Waiting for the Arbitrator

We are now on Day 23 of a strike at the University of Manitoba, where the two sides genuinely did not start all that far apart.  Binding arbitration looms.  How did it get to this point?

To really understand what’s going on here, one must go back to 2016.  In that year, the University of Manitoba Faculty Association (UMFA) went on strike over a combination of governance and salary issues.  They ended up winning a good chunk of what they wanted on governance, but about halfway through negotiations, the university withdrew a salary increase offer and tabled a 0% offer, which, after a 3-week strike, the union accepted.  It later emerged that the University had withdrawn its earlier offer on the (secret-ish, behind-the scenes) order of the then-new provincial government, and a court later ruled that this constituted an interference in collective bargaining.

That’s the first thing you need to understand: to a considerable degree, the union and its members are angryabout stuff that happened five years ago.  And they are angry not just with the university but also with the province. 

But there are some interesting nuances here.  It’s not quite so much that Manitoba courts have said that government can’t tell universities what to do in bargaining: an actual formal mandate on bargaining came into effect across the public sector in 2017, and just last month the Manitoba Court of Appeal affirmed that this is completely legal (no surprise really – BC has had such mandates for ages, and unions there do not view these as illegitimate).  It’s not so much that the government can’t tell the university what to do, it’s that it can’t do so in secret.

Which makes the present situation odd.  The University of Manitoba, which tabled an offer a few weeks ago, which was not ungenerous but nevertheless seen as inadequate in the context of a 4-year wage freeze, has been clear from the start that it is operating under a government directive.  So – no possible way UMFA can sue, right?  But the provincial government for some reason has chosen to deny that any mandate exists.  This has left the union in a bit of a bind.  Who’s the villain here?  Is it fighting the institution or the province?

This is where the post-2016 hurt feelings come into play.  It’s not just that UMFA feels it needs a “win” to make up for the shortcomings of the 2016 strike, its anger about the way 2016 played out is leading it to see both parties equally as “opponents”.  And while this is understandable, it is leading the union to make some very strange decisions.
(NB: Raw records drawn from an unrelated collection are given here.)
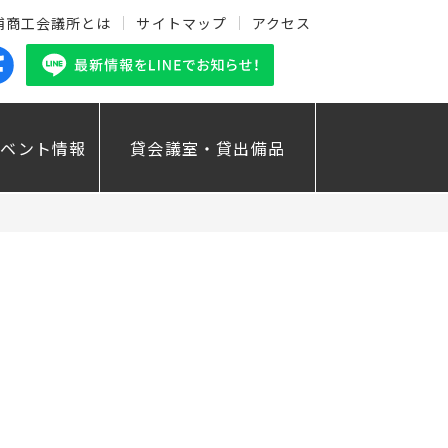
浦商工会議所とは
サイトマップ
アクセス
イベント情報
貸会議室・貸出備品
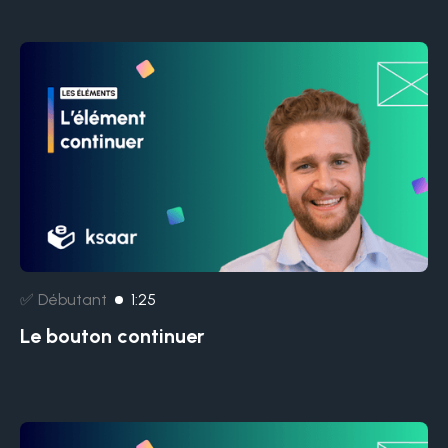
✅ Débutant
1:25
Le bouton continuer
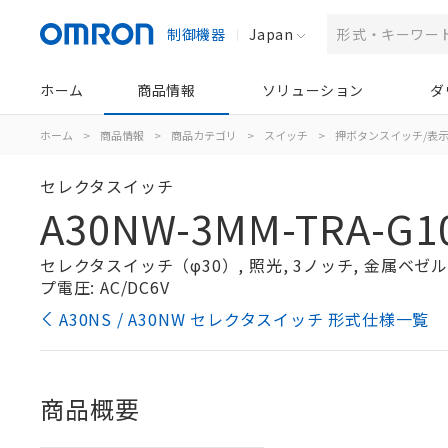
制御機器
Japan
ホーム
商品情報
ソリューション
ダ
ホーム
>
商品情報
>
商品カテゴリ
>
スイッチ
>
押ボタンスイッチ/表
セレクタスイッチ
A30NW-3MM-TRA-G1
セレクタスイッチ（φ30）, 照光, 3ノッチ, 金属ベゼル, 
プ電圧: AC/DC6V
A30NS / A30NW セレクタスイッチ 形式仕様一覧
商品概要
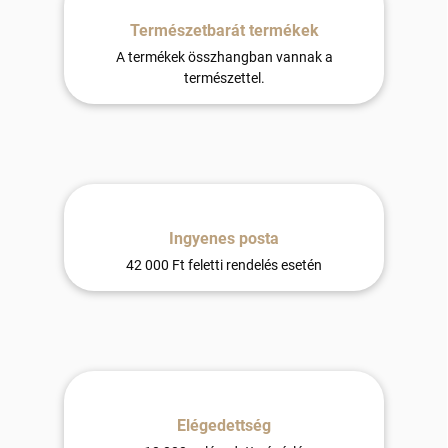
Természetbarát termékek
A termékek összhangban vannak a
természettel.
Ingyenes posta
42 000 Ft feletti rendelés esetén
Elégedettség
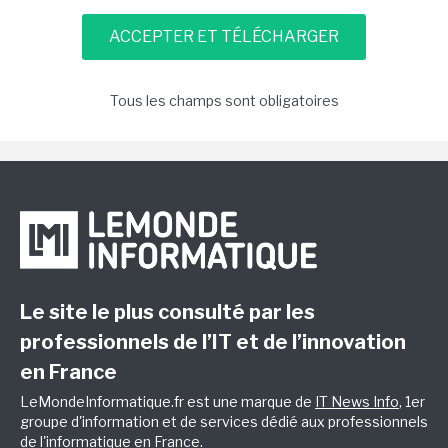
Tous les champs sont obligatoires
Le site le plus consulté par les
professionnels de l’IT et de l’innovation
en France
LeMondeInformatique.fr est une marque de
IT News Info
, 1er
groupe d'information et de services dédié aux professionnels
de l'informatique en France.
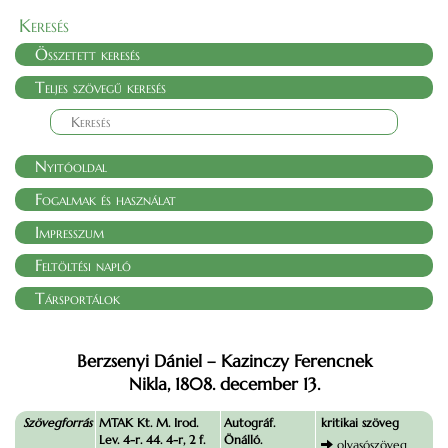
Keresés
Összetett keresés
Teljes szövegű keresés
Nyitóoldal
Fogalmak és használat
Impresszum
Feltöltési napló
Társportálok
Berzsenyi Dániel – Kazinczy Ferencnek
Nikla, 1808. december 13.
Szövegforrás
MTAK Kt. M. Irod.
Autográf.
kritikai szöveg
Lev. 4-r. 44. 4-r, 2 f.
Önálló.
olvasószöveg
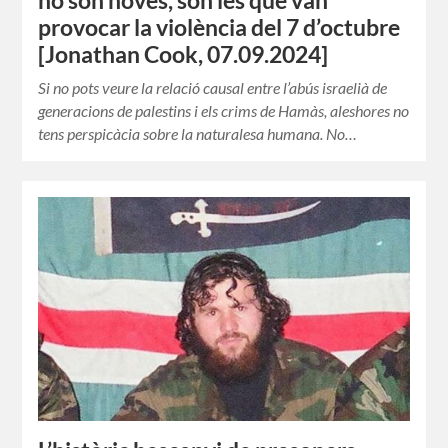
no són noves, són les que van
provocar la violència del 7 d’octubre
[Jonathan Cook, 07.09.2024]
Si no pots veure la relació causal entre l’abús israelià de
generacions de palestins i els crims de Hamàs, aleshores no
tens perspicàcia sobre la naturalesa humana. No…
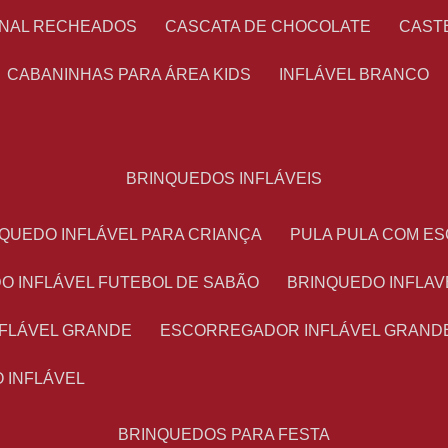
ONAL RECHEADOS
CASCATA DE CHOCOLATE
CAS
CABANINHAS PARA ÁREA KIDS
INFLÁVEL BRANCO
BRINQUEDOS INFLÁVEIS
NQUEDO INFLÁVEL PARA CRIANÇA
PULA PULA COM 
DO INFLÁVEL FUTEBOL DE SABÃO
BRINQUEDO INFLA
NFLÁVEL GRANDE
ESCORREGADOR INFLÁVEL GRAND
O INFLÁVEL
BRINQUEDOS PARA FESTA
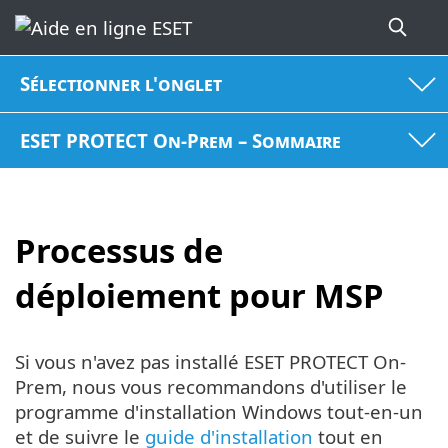
Sélectionner l'onglet
ESET PROTECT On-Prem – Sommaire
Processus de
déploiement pour MSP
Si vous n'avez pas installé ESET PROTECT On-
Prem, nous vous recommandons d'utiliser le
programme d'installation Windows tout-en-un
et de suivre le
guide d'installation
tout en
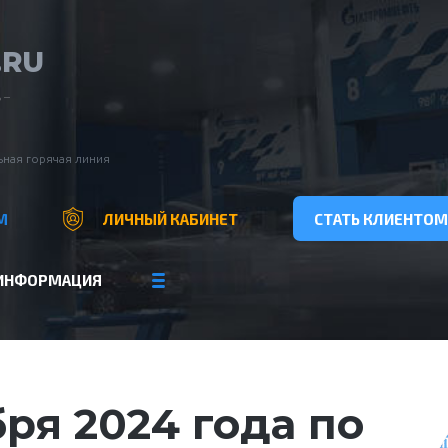
.RU
 –
ная горячая линия
М
ЛИЧНЫЙ КАБИНЕТ
СТАТЬ КЛИЕНТОМ
ИНФОРМАЦИЯ
ря 2024 года по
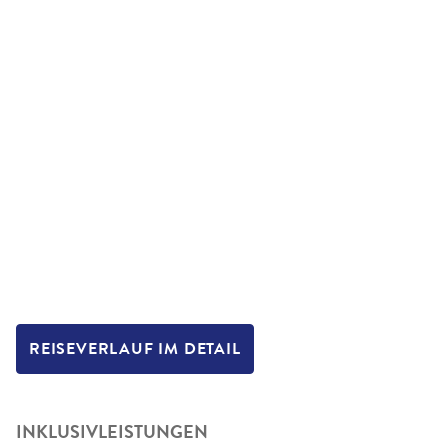
REISEVERLAUF IM DETAIL
INKLUSIVLEISTUNGEN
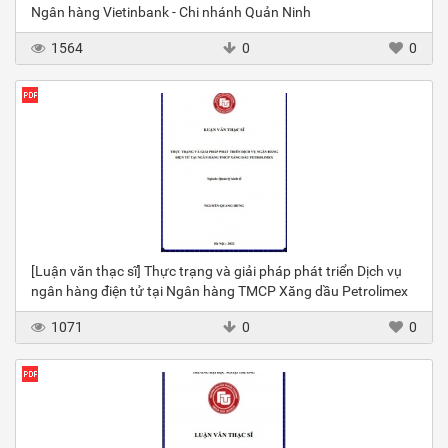
Ngân hàng Vietinbank - Chi nhánh Quản Ninh
1564
0
0
[Luận văn thạc sĩ] Thực trạng và giải pháp phát triển Dịch vụ
ngân hàng điện tử tại Ngân hàng TMCP Xăng dầu Petrolimex
1071
0
0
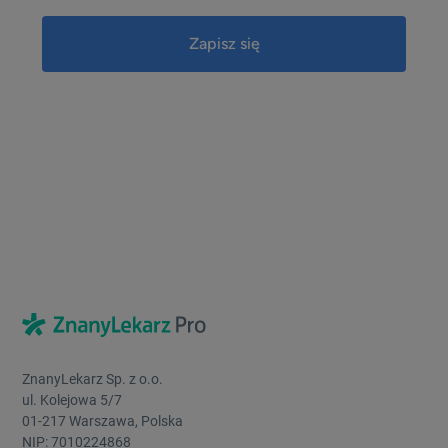
ZnanyLekarz Sp. z o.o.
ul. Kolejowa 5/7
01-217 Warszawa, Polska
NIP: 7010224868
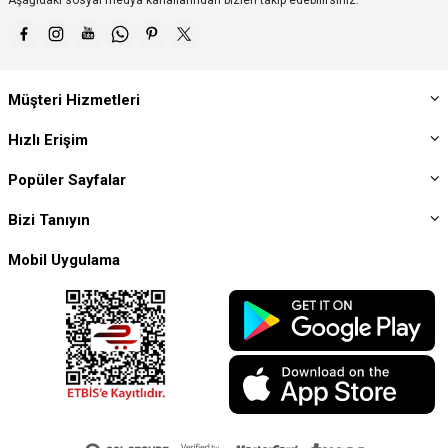
Aşağıdaki sosyal medya kanallarından bizleri takip edebilirsiniz.
Müşteri Hizmetleri
Hızlı Erişim
Popüler Sayfalar
Bizi Tanıyın
Mobil Uygulama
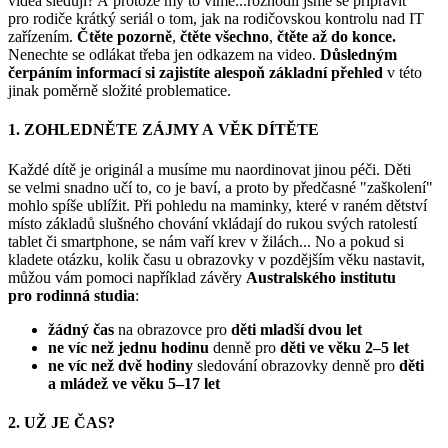
videa sledují? A protože my to víme...rozhodli jsme se připravit
pro rodiče krátký seriál o tom, jak na rodičovskou kontrolu nad IT
zařízením.
Čtěte pozorně
,
čtěte všechno
,
čtěte až do konce.
Nenechte se odlákat třeba jen odkazem na video.
Důsledným
čerpáním informací si zajistíte alespoň základní přehled
v této
jinak poměrně složité problematice.
1. ZOHLEDNĚTE ZÁJMY A VĚK DÍTĚTE
Každé dítě je originál a musíme mu naordinovat jinou péči. Děti
se velmi snadno učí to, co je baví, a proto by předčasné "zaškolení"
mohlo spíše ublížit. Při pohledu na maminky, které v raném dětství
místo základů slušného chování vkládají do rukou svých ratolestí
tablet či smartphone, se nám vaří krev v žilách... No a pokud si
kladete otázku, kolik času u obrazovky v pozdějším věku nastavit,
můžou vám pomoci například závěry
Australského institutu
pro rodinná studia
:
žádný čas
na obrazovce pro
děti mladší dvou let
ne víc než jednu hodinu
denně pro
děti ve věku 2–5 let
ne víc než dvě hodiny
sledování obrazovky denně pro
děti
a mládež ve věku 5–17 let
2. UŽ JE ČAS?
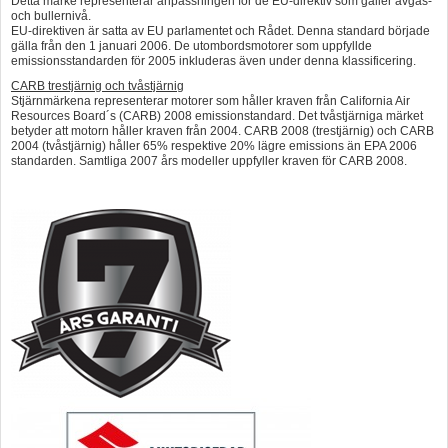
Detta märke representerar anpassningen för de EU-direktiv som gäller avgas-
och bullernivå.
EU-direktiven är satta av EU parlamentet och Rådet. Denna standard började
gälla från den 1 januari 2006. De utombordsmotorer som uppfyllde
emissionsstandarden för 2005 inkluderas även under denna klassificering.
CARB trestjärnig och tvåstjärnig
Stjärnmärkena representerar motorer som håller kraven från California Air
Resources Board´s (CARB) 2008 emissionstandard. Det tvåstjärniga märket
betyder att motorn håller kraven från 2004. CARB 2008 (trestjärnig) och CARB
2004 (tvåstjärnig) håller 65% respektive 20% lägre emissions än EPA 2006
standarden. Samtliga 2007 års modeller uppfyller kraven för CARB 2008.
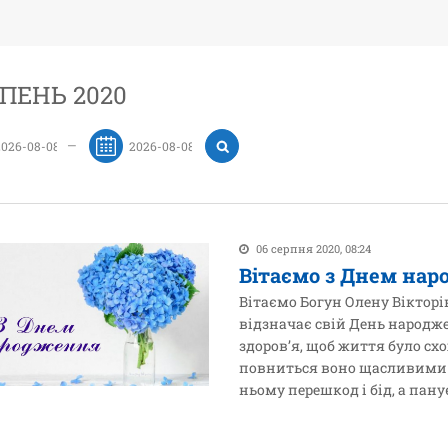
ПЕНЬ 2020
—
06 серпня 2020, 08:24
Вітаємо з Днем нар
Вітаємо Богун Олену Вікторів
відзначає свій День народж
здоров’я, щоб життя було схо
повниться воно щасливими 
ньому перешкод і бід, а пану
Half the time, UMFA is slamming the administration for not making a more generous offer because its financial position clearly allows it to do so (I argued back here that U of M’s financial position is not quite as good as it looks, but certainly it is true that if there were no mandate, it would likely be in a position to offer more).   The other half of the time, the union is bashing the government for not allowing the university to negotiate, thereby undermining its argument that the administration could offer more.   Basically, the comms are muddled: it’s never clear if UMFA thinks the university is more in need of liberation or excoriation.

(If pushed, the union argument shifts a bit, to “the university could do more in standing up to the government”, either by paying more and accepting any penalty the government imposes, or just by being more forthcoming about the exact nature of the mandate-not-mandate that it received.  This is a fair argument for the union to make – though practically, I don’t think the university has a choice in the matter – but it’s a much softer critique of the administration than what you see from UMFA members online and I imagine on the picket lines as well.)

My view is that the 2016 events have led the union to take its eye off the ball.  As irritating as the provincial government’s position might be, it is not the negotiating partner.  As unfortunate as its post-secondary funding policies may be, UMFA members did not vote to strike to try to reverse them (and what presumption that would be, given how recently the government was re-elected with a healthy majority).  The pro-UMFA line in recent days has been boiling down to i) “post-secondary education and research are good and improve the economy in various ways”, ii) “profs are the heart of post-secondary education”, and therefore iii) “we deserve higher salaries”.  Even if that last bit is true – and I argued back here that it probably was – that’s a weak syllogism.   

Given the mandate-not-mandate thing, it seems to me this strike was probably always heading, as it now seems to be, for binding arbitration.  The university couldn’t budge – something it signalled in a world-class passive-aggressive fashion by just not showing up to bargaining – and once UMFA decided that the university’s final offer wasn’t acceptable we were basically done.  The only way an alternative ending could have been imagined is if UMFA had a workable strategy for either getting the government to lift the mandate or making things so hot for the university that it too would ask for the mandate to be lifted.  Maybe one of these goals (probably the latter) could have been attained had UMFA focussed on it more wholeheartedly, but by dividing its attention across two potential paths, it has succeeded in neither.    Morally, the strike is defensible (though some of the students missing weeks of classes would likely disagree); tactically it seems like a primal scream driven at least in part, it would seem, by a desire to re-fight the last war.   

Anyways, binding arbitration to end the strike.  The mediator recommended it on Sunday, saying that all issues could and should be resolved that way.  The university agreed quickly; UMFA seems amenable to dealing with financial issues that way (as it should, it is unlikely to get a better deal otherwise) but wants to deal with non-financial issues through actual negotiation.  Which, you know, fair enough, provided it’s not an excuse to keep this thing dragging on.  Why the University comms team decided this moment of potential reconciliation was a good time to needlessly dunk on the union is a complete mystery, but there we are.

It’s a sad state of affairs all around, particularly for the students.  But hopefully it will be over soon.